Java Heap Space Issue in Talend while processing large xlsx file

One Star

Java Heap Space Issue in Talend while processing large xlsx file

Hello All,
I have huge xlsx file with having more than 700000 records and more than 100 columns in it.
I have to read the file and load it into the table but I am facing Java Heap Issue.
Can some one please let me know what is the limitation of Talend and upto what size of records I can process in Talend using xlsx file
and also size of file matters to cause the java heap space issue. and if it is then what would be the maximum size allowed.
Basically what is the limitation of Talend for processing large xlsx file and what is the solution for it.
Thanking you,
with kind regards,
Akash Sonawane.
Seventeen Stars

Re: Java Heap Space Issue in Talend while processing large xlsx file

hi,
did you increase jvm memory allocation (ram) ?
regards
laurent
One Star

Re: Java Heap Space Issue in Talend while processing large xlsx file

Hi,
Have you tried changing the 'Generation Mode' option in the Advanced settings of the tFileInputExcel component to 'Less memory consumed for large excel(Event mode)'? That fixed a similar issue i had.
Regards, 
Aled 
Seventeen Stars

Re: Java Heap Space Issue in Talend while processing large xlsx file

The generation mode is a hack from talend and I would not use it in a productive job.
The Apache guys developing the Apache POI API has faced the problem with large Excel files and created a industrial proven solution (for xlsx typed files) called StreamingWorkbook. This kind of workbook saves memory while your read and write Excel files.
The component tFileExcelWorkbookOpen provides this feature.
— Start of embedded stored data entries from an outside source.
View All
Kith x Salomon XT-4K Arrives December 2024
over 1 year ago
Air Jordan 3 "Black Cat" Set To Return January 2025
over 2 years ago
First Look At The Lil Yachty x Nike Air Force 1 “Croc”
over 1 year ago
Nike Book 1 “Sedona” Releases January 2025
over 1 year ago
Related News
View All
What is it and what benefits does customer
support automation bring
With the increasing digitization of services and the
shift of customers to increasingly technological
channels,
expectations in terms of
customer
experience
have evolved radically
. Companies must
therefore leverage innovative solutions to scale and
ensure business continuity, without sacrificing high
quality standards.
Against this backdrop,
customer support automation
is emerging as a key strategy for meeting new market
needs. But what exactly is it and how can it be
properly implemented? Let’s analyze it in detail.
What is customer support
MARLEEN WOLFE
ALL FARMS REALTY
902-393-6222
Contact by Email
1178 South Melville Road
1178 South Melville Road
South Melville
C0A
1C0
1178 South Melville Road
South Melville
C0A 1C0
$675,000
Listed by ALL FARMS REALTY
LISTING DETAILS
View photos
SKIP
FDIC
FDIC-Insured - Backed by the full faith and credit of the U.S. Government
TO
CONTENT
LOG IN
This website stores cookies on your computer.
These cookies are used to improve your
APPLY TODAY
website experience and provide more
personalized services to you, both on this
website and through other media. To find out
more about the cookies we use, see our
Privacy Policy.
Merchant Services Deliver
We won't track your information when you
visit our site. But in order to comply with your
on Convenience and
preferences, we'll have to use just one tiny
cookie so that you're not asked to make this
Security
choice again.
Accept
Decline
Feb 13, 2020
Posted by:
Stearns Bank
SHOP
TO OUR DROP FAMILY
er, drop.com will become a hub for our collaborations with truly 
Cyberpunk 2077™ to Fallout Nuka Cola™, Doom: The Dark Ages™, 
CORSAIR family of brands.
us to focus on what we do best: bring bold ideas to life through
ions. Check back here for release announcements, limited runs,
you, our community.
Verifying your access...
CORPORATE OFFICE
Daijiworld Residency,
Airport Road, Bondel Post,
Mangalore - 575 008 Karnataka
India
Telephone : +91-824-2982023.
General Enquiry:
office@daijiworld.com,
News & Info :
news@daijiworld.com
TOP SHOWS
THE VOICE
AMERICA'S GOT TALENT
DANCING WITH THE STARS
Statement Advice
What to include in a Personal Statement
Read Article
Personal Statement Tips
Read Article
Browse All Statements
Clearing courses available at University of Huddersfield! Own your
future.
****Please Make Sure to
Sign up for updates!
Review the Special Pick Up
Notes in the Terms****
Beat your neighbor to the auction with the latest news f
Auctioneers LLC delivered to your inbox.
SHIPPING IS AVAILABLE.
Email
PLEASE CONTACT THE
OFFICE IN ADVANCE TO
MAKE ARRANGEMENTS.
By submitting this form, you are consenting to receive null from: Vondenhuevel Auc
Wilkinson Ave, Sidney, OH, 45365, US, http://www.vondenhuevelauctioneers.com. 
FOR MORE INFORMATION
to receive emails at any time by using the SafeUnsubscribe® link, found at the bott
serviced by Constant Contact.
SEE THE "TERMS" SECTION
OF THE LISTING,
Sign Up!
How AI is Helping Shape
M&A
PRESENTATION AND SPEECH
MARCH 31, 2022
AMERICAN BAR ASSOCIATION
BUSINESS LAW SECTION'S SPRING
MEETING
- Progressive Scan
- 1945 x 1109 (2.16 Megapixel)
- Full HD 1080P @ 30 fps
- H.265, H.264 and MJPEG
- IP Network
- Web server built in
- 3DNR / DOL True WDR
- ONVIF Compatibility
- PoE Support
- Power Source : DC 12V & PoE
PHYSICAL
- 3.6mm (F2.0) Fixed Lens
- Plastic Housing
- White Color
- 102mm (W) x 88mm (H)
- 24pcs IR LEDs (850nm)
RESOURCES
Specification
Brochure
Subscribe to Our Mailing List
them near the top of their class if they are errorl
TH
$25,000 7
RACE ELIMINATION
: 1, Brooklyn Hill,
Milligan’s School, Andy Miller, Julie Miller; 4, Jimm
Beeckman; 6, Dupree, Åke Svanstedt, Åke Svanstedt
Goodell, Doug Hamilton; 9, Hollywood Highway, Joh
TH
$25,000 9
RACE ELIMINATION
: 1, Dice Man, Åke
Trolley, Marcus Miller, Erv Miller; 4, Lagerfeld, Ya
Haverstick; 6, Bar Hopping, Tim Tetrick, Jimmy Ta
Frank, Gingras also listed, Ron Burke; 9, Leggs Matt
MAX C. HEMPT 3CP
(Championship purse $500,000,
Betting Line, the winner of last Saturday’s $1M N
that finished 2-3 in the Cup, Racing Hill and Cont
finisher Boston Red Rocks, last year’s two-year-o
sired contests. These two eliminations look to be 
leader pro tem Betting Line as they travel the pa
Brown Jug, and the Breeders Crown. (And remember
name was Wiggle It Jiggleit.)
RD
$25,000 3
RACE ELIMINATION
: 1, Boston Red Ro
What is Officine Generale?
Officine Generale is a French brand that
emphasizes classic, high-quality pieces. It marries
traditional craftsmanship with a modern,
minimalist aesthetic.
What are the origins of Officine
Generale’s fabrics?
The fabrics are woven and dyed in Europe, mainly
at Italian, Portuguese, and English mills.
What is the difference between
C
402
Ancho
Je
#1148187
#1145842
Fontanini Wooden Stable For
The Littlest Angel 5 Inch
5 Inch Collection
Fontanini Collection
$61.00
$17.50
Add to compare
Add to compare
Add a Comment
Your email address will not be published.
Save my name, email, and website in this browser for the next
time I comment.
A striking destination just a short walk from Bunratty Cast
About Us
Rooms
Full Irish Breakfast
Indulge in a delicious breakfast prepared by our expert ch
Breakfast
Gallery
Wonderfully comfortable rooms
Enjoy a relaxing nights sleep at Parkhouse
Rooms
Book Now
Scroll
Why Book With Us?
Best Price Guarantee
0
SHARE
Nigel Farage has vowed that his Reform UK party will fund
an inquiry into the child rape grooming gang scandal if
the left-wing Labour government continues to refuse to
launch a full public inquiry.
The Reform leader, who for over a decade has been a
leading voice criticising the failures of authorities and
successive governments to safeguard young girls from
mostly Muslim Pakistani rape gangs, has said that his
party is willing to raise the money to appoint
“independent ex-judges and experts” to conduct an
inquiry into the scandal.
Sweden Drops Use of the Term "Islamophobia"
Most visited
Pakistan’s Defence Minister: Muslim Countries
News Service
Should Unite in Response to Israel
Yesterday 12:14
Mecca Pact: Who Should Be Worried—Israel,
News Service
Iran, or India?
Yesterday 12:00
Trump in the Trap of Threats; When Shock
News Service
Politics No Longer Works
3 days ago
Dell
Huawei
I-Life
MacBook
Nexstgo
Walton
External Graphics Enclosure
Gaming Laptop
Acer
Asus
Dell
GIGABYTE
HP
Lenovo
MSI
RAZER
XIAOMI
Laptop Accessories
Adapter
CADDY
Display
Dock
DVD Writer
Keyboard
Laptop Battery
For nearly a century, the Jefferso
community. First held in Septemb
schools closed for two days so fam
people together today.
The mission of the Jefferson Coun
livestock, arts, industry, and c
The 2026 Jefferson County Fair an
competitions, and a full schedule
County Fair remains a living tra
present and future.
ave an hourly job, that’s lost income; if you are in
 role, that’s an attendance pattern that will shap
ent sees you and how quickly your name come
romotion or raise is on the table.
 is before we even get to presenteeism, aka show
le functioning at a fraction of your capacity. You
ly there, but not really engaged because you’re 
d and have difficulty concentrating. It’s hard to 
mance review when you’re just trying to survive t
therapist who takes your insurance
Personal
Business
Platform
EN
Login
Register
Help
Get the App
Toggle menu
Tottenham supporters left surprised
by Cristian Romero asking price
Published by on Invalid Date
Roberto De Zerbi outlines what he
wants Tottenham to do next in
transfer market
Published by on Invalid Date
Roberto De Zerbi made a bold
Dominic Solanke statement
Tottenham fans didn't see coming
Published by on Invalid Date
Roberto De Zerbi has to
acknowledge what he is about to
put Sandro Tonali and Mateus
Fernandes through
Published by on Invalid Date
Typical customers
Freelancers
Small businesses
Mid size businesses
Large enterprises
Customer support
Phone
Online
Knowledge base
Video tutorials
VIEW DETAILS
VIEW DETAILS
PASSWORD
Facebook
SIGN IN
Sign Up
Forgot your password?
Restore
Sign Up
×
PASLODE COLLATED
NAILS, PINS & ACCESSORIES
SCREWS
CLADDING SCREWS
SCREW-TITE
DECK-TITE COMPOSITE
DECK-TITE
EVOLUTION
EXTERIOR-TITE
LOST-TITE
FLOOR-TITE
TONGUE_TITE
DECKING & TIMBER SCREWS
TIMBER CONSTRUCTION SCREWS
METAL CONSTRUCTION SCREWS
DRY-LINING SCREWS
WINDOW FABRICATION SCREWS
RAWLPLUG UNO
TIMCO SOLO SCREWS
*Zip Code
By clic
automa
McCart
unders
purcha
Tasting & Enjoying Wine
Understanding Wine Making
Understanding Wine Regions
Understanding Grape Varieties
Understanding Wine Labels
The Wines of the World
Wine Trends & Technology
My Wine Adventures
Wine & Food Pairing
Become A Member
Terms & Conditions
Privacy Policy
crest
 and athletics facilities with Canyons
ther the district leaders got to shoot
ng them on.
This will solve the memory problems for sure and for read and write operations.
Reading and writing will be done with the components tFileExcelSheetInput and tFileExcelSheetOutput.
http://www.talendforge.org/exchange/index.php?eid=1254&product=tos&action=view&nav=0,1,1
http://www.talendforge.org/exchange/index.php?eid=1256&product=tos&action=view&nav=0,1,1
http://www.talendforge.org/exchange/index.php?eid=1257&product=tos&action=view&nav=0,1,1
Please take a look into the documentation.
There is a backdraft: The StreamingWorkbook holds only (per default) 100 records within the memory and therefore some complex operations like applying changes over a large couple of records at once will not work or reading/writing in more than one sheet in the same job cannot work.